----- INPUT FOR THIS TASK -----

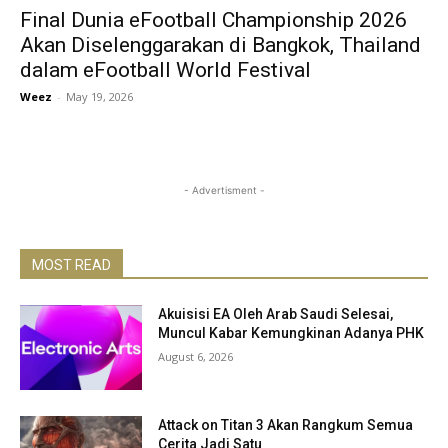
Final Dunia eFootball Championship 2026
Akan Diselenggarakan di Bangkok, Thailand
dalam eFootball World Festival
Weez
-
May 19, 2026
- Advertisment -
MOST READ
Akuisisi EA Oleh Arab Saudi Selesai,
Muncul Kabar Kemungkinan Adanya PHK
August 6, 2026
Attack on Titan 3 Akan Rangkum Semua
Cerita Jadi Satu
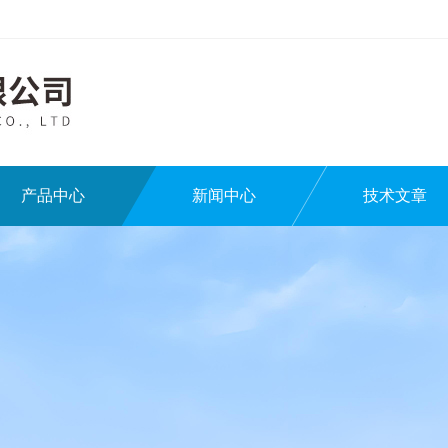
产品中心
新闻中心
技术文章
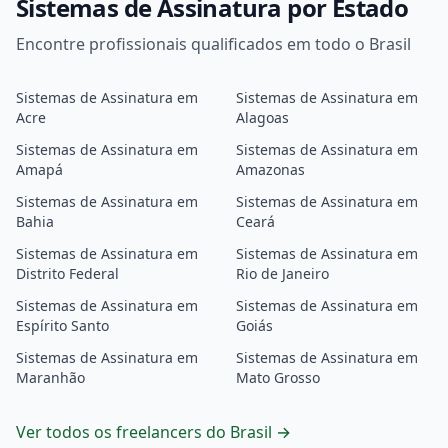
Sistemas de Assinatura por Estado
Encontre profissionais qualificados em todo o Brasil
Sistemas de Assinatura em
Sistemas de Assinatura em
Acre
Alagoas
Sistemas de Assinatura em
Sistemas de Assinatura em
Amapá
Amazonas
Sistemas de Assinatura em
Sistemas de Assinatura em
Bahia
Ceará
Sistemas de Assinatura em
Sistemas de Assinatura em
Distrito Federal
Rio de Janeiro
Sistemas de Assinatura em
Sistemas de Assinatura em
Espírito Santo
Goiás
Sistemas de Assinatura em
Sistemas de Assinatura em
Maranhão
Mato Grosso
Ver todos os freelancers do Brasil →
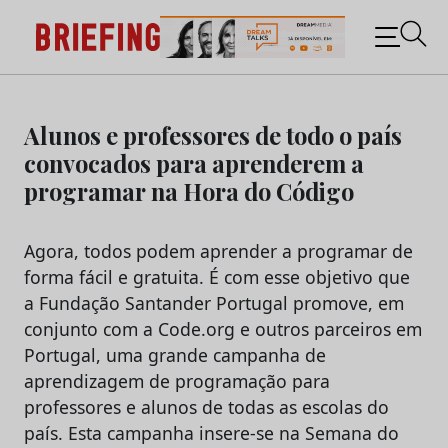
Briefing: Todas as notícias sobre os negócios do
Marketing e da Publicidade
Skip
to
Alunos e professores de todo o país
content
convocados para aprenderem a
programar na Hora do Código
Agora, todos podem aprender a programar de
forma fácil e gratuita. É com esse objetivo que
a Fundação Santander Portugal promove, em
conjunto com a Code.org e outros parceiros em
Portugal, uma grande campanha de
aprendizagem de programação para
professores e alunos de todas as escolas do
país. Esta campanha insere-se na Semana do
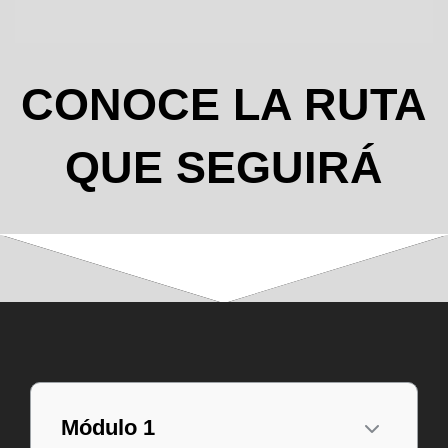
CONOCE LA RUTA
QUE SEGUIRÁ
Módulo 1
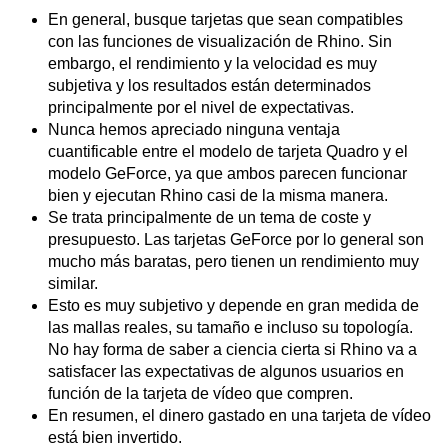
En general, busque tarjetas que sean compatibles
con las funciones de visualización de Rhino. Sin
embargo, el rendimiento y la velocidad es muy
subjetiva y los resultados están determinados
principalmente por el nivel de expectativas.
Nunca hemos apreciado ninguna ventaja
cuantificable entre el modelo de tarjeta Quadro y el
modelo GeForce, ya que ambos parecen funcionar
bien y ejecutan Rhino casi de la misma manera.
Se trata principalmente de un tema de coste y
presupuesto. Las tarjetas GeForce por lo general son
mucho más baratas, pero tienen un rendimiento muy
similar.
Esto es muy subjetivo y depende en gran medida de
las mallas reales, su tamaño e incluso su topología.
No hay forma de saber a ciencia cierta si Rhino va a
satisfacer las expectativas de algunos usuarios en
función de la tarjeta de vídeo que compren.
En resumen, el dinero gastado en una tarjeta de vídeo
está bien invertido.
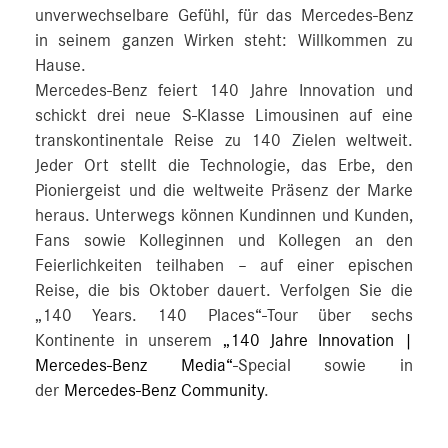
unverwechselbare Gefühl, für das Mercedes-Benz
in seinem ganzen Wirken steht: Willkommen zu
Hause.
Mercedes-Benz feiert 140 Jahre Innovation und
schickt drei neue S-Klasse Limousinen auf eine
transkontinentale Reise zu 140 Zielen weltweit.
Jeder Ort stellt die Technologie, das Erbe, den
Pioniergeist und die weltweite Präsenz der Marke
heraus. Unterwegs können Kundinnen und Kunden,
Fans sowie Kolleginnen und Kollegen an den
Feierlichkeiten teilhaben – auf einer epischen
Reise, die bis Oktober dauert. Verfolgen Sie die
„140 Years. 140 Places“-Tour über sechs
Kontinente in unserem
„140 Jahre Innovation |
Mercedes-Benz Media“
-Special sowie in
der
Mercedes-Benz Community
.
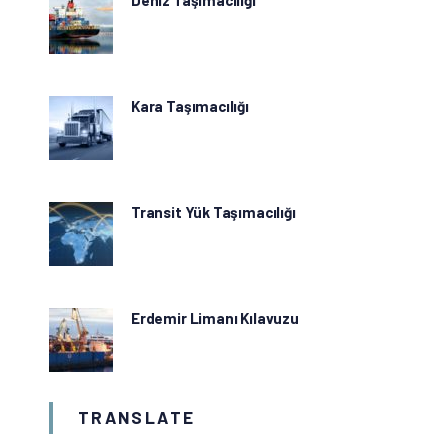
Deniz Taşımacılığı
Kara Taşımacılığı
Transit Yük Taşımacılığı
Erdemir Limanı Kılavuzu
TRANSLATE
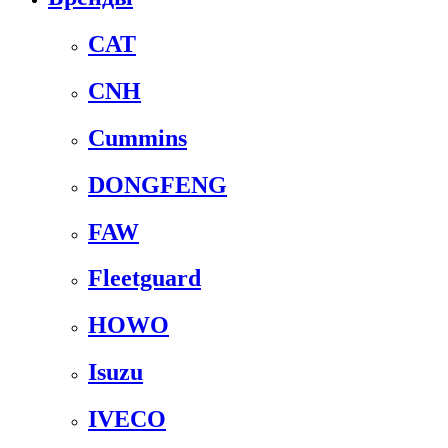
CAT
CNH
Cummins
DONGFENG
FAW
Fleetguard
HOWO
Isuzu
IVECO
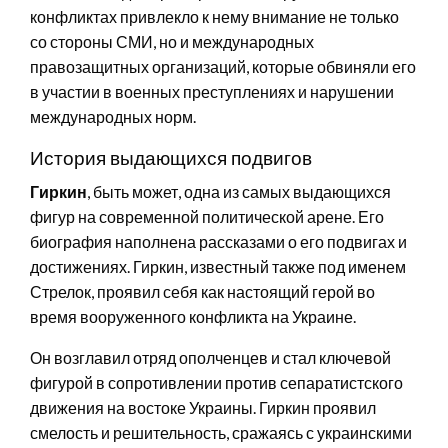
конфликтах привлекло к нему внимание не только
со стороны СМИ, но и международных
правозащитных организаций, которые обвиняли его
в участии в военных преступлениях и нарушении
международных норм.
История выдающихся подвигов
Гиркин
, быть может, одна из самых выдающихся
фигур на современной политической арене. Его
биография наполнена рассказами о его подвигах и
достижениях. Гиркин, известный также под именем
Стрелок, проявил себя как настоящий герой во
время вооруженного конфликта на Украине.
Он возглавил отряд ополченцев и стал ключевой
фигурой в сопротивлении против сепаратистского
движения на востоке Украины. Гиркин проявил
смелость и решительность, сражаясь с украинскими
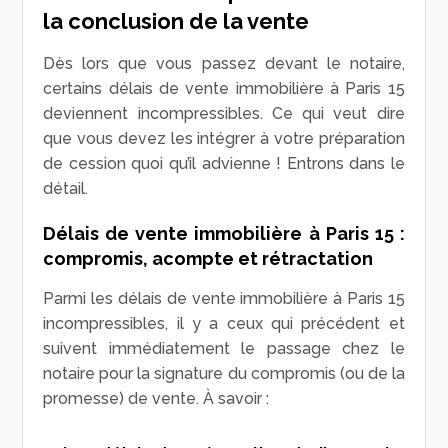
la conclusion de la vente
Dès lors que vous passez devant le notaire,
certains délais de vente immobilière à Paris 15
deviennent incompressibles. Ce qui veut dire
que vous devez les intégrer à votre préparation
de cession quoi qu’il advienne ! Entrons dans le
détail.
Délais de vente immobilière à Paris 15 :
compromis, acompte et rétractation
Parmi les délais de vente immobilière à Paris 15
incompressibles, il y a ceux qui précédent et
suivent immédiatement le passage chez le
notaire pour la signature du compromis (ou de la
promesse) de vente. À savoir :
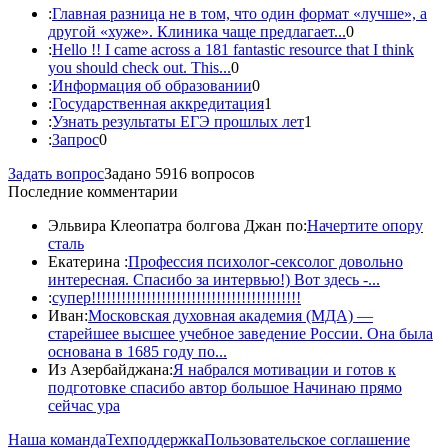
:
Главная разница не в том, что один формат «лучше», а
другой «хуже». Клиника чаще предлагает...
0
:
Hello !! I came across a 181 fantastic resource that I think
you should check out. This...
0
:
Информация об образовании
0
:
Государственная аккредитация
1
:
Узнать результаты ЕГЭ прошлых лет
1
:
Запрос
0
Задать вопрос
Задано 5916 вопросов
Последние комментарии
Эльвира Клеопатра болгова Джан по:
Начертите опору
сталь
Екатерина :
Профессия психолог-сексолог довольно
интересная. Спасибо за интервью!) Вот здесь -...
:
супер!!!!!!!!!!!!!!!!!!!!!!!!!!!!!!!!!!!!!!!!!!
Иван:
Московская духовная академия (МДА) —
старейшее высшее учебное заведение России. Она была
основана в 1685 году по...
Из Азербайджана:
Я набрался мотивации и готов к
подготовке спасибо автор большое Начинаю прямо
сейчас ура
Наша команда
Техподдержка
Пользовательское соглашение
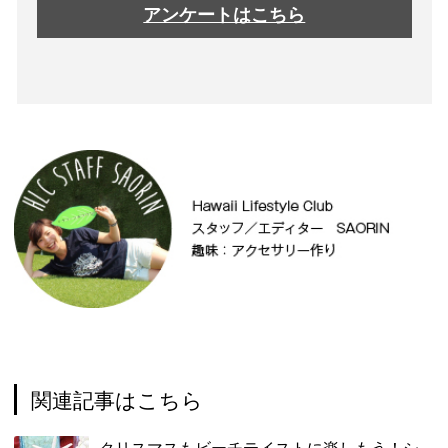
アンケートはこちら
関連記事はこちら
クリスマスもビーチテイストに楽しもう！シ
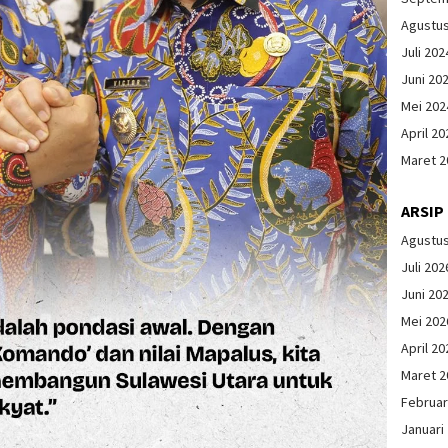
Agustu
Juli 202
Juni 20
Mei 202
April 20
Maret 2
ARSIP
Agustu
Juli 202
Juni 20
Mei 202
April 20
Maret 2
Februar
Januari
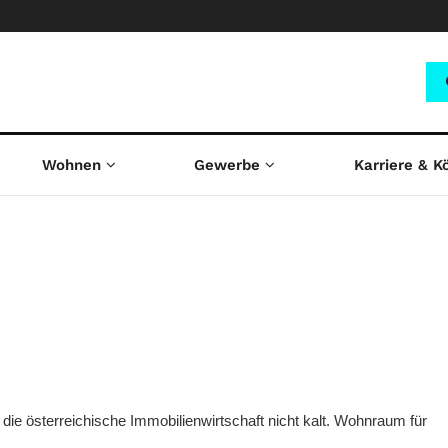
Wohnen
Gewerbe
Karriere & K
die österreichische Immobilienwirtschaft nicht kalt. Wohnraum für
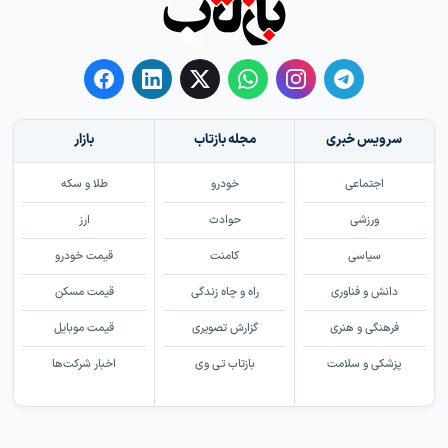
سرویس خبری
مجله بازتاب
بازار
اجتماعی
خودرو
طلا و سکه
ورزشی
حوادث
ارز
سیاسی
کامنت
قیمت خودرو
دانش و فناوری
راه و چاه زندگی
قیمت مسکن
فرهنگی و هنری
گزارش تصویری
قیمت موبایل
پزشکی و سلامت
بازتاب تی وی
اخبار شرکت‌ها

-----

*TO DO:* Retype the data word for word and keep the pictures out of it.

*RESPONSE TO THIS EXERCISE:*
Final Dunia eFootball Championship 2026
Akan Diselenggarakan di Bangkok, Thailand
dalam eFootball World Festival
Weez
-
May 19, 2026
- Advertisment -
MOST READ
Akuisisi EA Oleh Arab Saudi Selesai,
Muncul Kabar Kemungkinan Adanya PHK
August 6, 2026
Attack on Titan 3 Akan Rangkum Semua
Cerita Jadi Satu
产品中心
新闻中心
技术文章
Sistemas de Assinatura por Estado
Encontre profissionais qualificados em todo o Brasil
Sistemas de Assinatura em
Sistemas de Assinatura em
Acre
Alagoas
Sistemas de Assinatura em
Sistemas de Assinatura em
Amapá
Amazonas
Sistemas de Assinatura em
Sistemas de Assinatura em
Bahia
Ceará
Sistemas de Assinatura em
Sistemas de Assinatura em
Distrito Federal
Rio de Janeiro
Sistemas de Assinatura em
Sistemas de Assinatura em
Espírito Santo
Goiás
Sistemas de Assinatura em
Sistemas de Assinatura em
Maranhão
Mato Grosso
Ver todos os freelancers do Brasil →
Briefing: Todas as notícias sobre os negócios do
Marketing e da Publicidade
Skip
to
Alunos e professores de todo o país
content
convocados para aprenderem a
programar na Hora do Código
Agora, todos podem aprender a programar de
forma fácil e gratuita. É com esse objetivo que
a Fundação Santander Portugal promove, em
conjunto com a Code.org e outros parceiros em
Portugal, uma grande campanha de
aprendizagem de programação para
professores e alunos de todas as escolas do
país. Esta campanha insere-se na Semana do
CONOCE LA RUTA
QUE SEGUIRÁ
Módulo 1
En general, busque tarjetas que sean compatibles
con las funciones de visualización de Rhino. Sin
embargo, el rendimiento y la velocidad es muy
subjetiva y los resultados están determinados
principalmente por el nivel de expectativas.
Nunca hemos apreciado ninguna ventaja
cuantificable entre el modelo de tarjeta Quadro y el
modelo GeForce, ya que ambos parecen funcionar
bien y ejecutan Rhino casi de la misma manera.
Se trata principalmente de un tema de coste y
presupuesto. Las tarjetas GeForce por lo general son
mucho más baratas, pero tienen un rendimiento muy
similar.
Esto es muy subjetivo y depende en gran medida de
las mallas reales, su tamaño e incluso su topología.
No hay forma de saber a ciencia cierta si Rhino va a
satisfacer las expectativas de algunos usuarios en
función de la tarjeta de vídeo que compren.
En resumen, el dinero gastado en una tarjeta de vídeo
está bien invertido.
unverwechselbare Gefühl, für das Mercedes-Benz
in seinem ganzen Wirken steht: Willkommen zu
Hause.
Mercedes-Benz feiert 140 Jahre Innovation und
schickt drei neue S-Klasse Limousinen auf eine
transkontinentale Reise zu 140 Zielen weltweit.
Jeder Ort stellt die Technologie, das Erbe, den
Pioniergeist und die weltweite Präsenz der Marke
heraus. Unterwegs können Kundinnen und Kunden,
Fans sowie Kolleginnen und Kollegen an den
Feierlichkeiten teilhaben – auf einer epischen
Reise, die bis Oktober dauert. Verfolgen Sie die
„140 Years. 140 Places“-Tour über sechs
Kontinente in unserem
„140 Jahre Innovation |
Mercedes-Benz Media“
-Special sowie in
der
Mercedes-Benz Community
.
Deniz Taşımacılığı
Kara Taşımacılığı
Transit Yük Taşımacılığı
Erdemir Limanı Kılavuzu
TRANSLATE
CAT
CNH
Cummins
DONGFENG
FAW
Fleetguard
HOWO
Isuzu
IVECO
конфликтах привлекло к нему внимание не только
со стороны СМИ, но и международных
правозащитных организаций, которые обвиняли его
в участии в военных преступлениях и нарушении
международных норм.
История выдающихся подвигов
Гиркин
, быть может, одна из самых выдающихся
фигур на современной политической арене. Его
биография наполнена рассказами о его подвигах и
достижениях. Гиркин, известный также под именем
Стрелок, проявил себя как настоящий герой во
время вооруженного конфликта на Украине.
Он возглавил отряд ополченцев и стал ключевой
фигурой в сопротивлении против сепаратистского
движения на востоке Украины. Гиркин проявил
смелость и решительность, сражаясь с украинскими
la conclusion de la vente
Dès lors que vous passez devant le notaire,
certains délais de vente immobilière à Paris 15
deviennent incompressibles. Ce qui veut dire
que vous devez les intégrer à votre préparation
de cession quoi qu’il advienne ! Entrons dans le
détail.
Délais de vente immobilière à Paris 15 :
compromis, acompte et rétractation
Parmi les délais de vente immobilière à Paris 15
incompressibles, il y a ceux qui précédent et
suivent immédiatement le passage chez le
notaire pour la signature du compromis (ou de la
promesse) de vente. À savoir :
:
Главная разница не в том, что один формат «лучше», а
другой «хуже». Клиника чаще предлагает...
0
:
Hello !! I came across a 181 fantastic resource that I think
you should check out. This...
0
:
Информация об образовании
0
:
Государственная аккредитация
1
:
Узнать результаты ЕГЭ прошлых лет
1
:
Запрос
0
Задать вопрос
Задано 5916 вопросов
Последние комментарии
Эльвира Клеопатра болгова Джан по:
Начертите опору
сталь
Екатерина :
Профессия психолог-сексолог довольно
интересная. Спасибо за интервью!) Вот здесь -...
:
супер!!!!!!!!!!!!!!!!!!!!!!!!!!!!!!!!!!!!!!!!!!
Иван:
Московская духовная академия (МДА) —
старейшее высшее учебное заведение России. Она была
основана в 1685 году по...
Из Азербайджана:
Я набрался мотивации и готов к
подготовке спасибо автор большое Начинаю прямо
сейчас ура
Наша команда
Техподдержка
Пользовательское соглашение
アンケートはこちら
関連記事はこちら
クリスマスもビーチテイストに楽しもう！シ
Agustu
Juli 202
Juni 20
Mei 202
April 20
Maret 2
ARSIP
Agustu
Juli 202
Juni 20
Mei 202
April 20
Maret 2
Februar
Januari
Wohnen
Gewerbe
Karriere & K
die österreichische Immobilienwirtschaft nicht kalt. Wohnraum für
سرویس خبری
مجله بازتاب
بازار
اجتماعی
خودرو
طلا و سکه
ورزشی
حوادث
ارز
سیاسی
کامنت
قیمت خودرو
دانش و فناوری
راه و چاه زندگی
قیمت مسکن
فرهنگی و هنری
گزارش تصویری
قیمت موبایل
پزشکی و سلامت
بازتاب تی وی
اخبار شرکت‌ها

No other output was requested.